Poco prima che Superga iniziasse a raccontare dell'aereo, alzò un dito la Torre Littoria perché voleva intervenire nel dialogo tra Superga e la Mole ma fu subito interrotta da una delle due Torri Palatine (due vecchiette gemelle con tanti di quegli acciacchi che non si capisce come facessero ancora a stare dritte) sbottando con una domanda che non avrebbe dovuto fare: - Superga, ho sentito che c'hai la dentiera! Come ti trovi? -.

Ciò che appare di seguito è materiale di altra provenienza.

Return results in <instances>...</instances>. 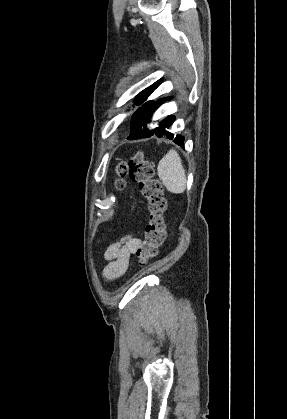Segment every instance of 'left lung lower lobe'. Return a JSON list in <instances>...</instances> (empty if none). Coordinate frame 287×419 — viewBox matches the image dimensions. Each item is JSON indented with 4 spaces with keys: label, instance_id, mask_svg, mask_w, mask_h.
<instances>
[{
    "label": "left lung lower lobe",
    "instance_id": "left-lung-lower-lobe-1",
    "mask_svg": "<svg viewBox=\"0 0 287 419\" xmlns=\"http://www.w3.org/2000/svg\"><path fill=\"white\" fill-rule=\"evenodd\" d=\"M170 98L158 100V101H149L143 104L132 116L130 135L127 137L128 140H136L141 138H148L151 136L158 137H167L169 139H174L173 141L182 146L184 143V137L181 135H174L168 132L166 129L169 128L174 120L175 116L169 115L164 120H162L158 127L154 129H148L147 123L151 122V116L153 112L165 101Z\"/></svg>",
    "mask_w": 287,
    "mask_h": 419
}]
</instances>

Superga offesa, sia per la questione della dentiera che per essere stata interrotta proprio mentre stava per raccontare del suo amore d'altri tempi, incominciò a brontolare riguardo le buone maniere, ecc. La Mole tornò a occuparsi di cinema e la Torre Littoria, con il suo ditone bloccato a mezz'aria, tornò a riflettere su quanto era poco apprezzata e considerata da tutti che la vedevano, da sempre, un po' fuori luogo e contesto. La luna, nel frattempo, stava lasciando il posto al sole e il mostro, si rese conto che nessuno faceva caso a lui. Nessuno lo stava considerando nonostante la dimensione e l'altezza. Non faceva paura o invidia a nessuno. Solo quegli insignificanti esserini alzavano la testa andando avanti e indietro nei corsi e nei viali sotto di lui per guardalo. Crebbe ancora un po' ma rimase per sempre un blocco di cemento inutilmente grande, costoso e semplicemente brutto, senza fare paura o invidia a nessuno. Fu così che Torino continuò a vivere serenamente la propria vita, abitata da vecchie signore e moderne brutture e anche da quei piccoli, strani, insignificanti e brulicanti esserini.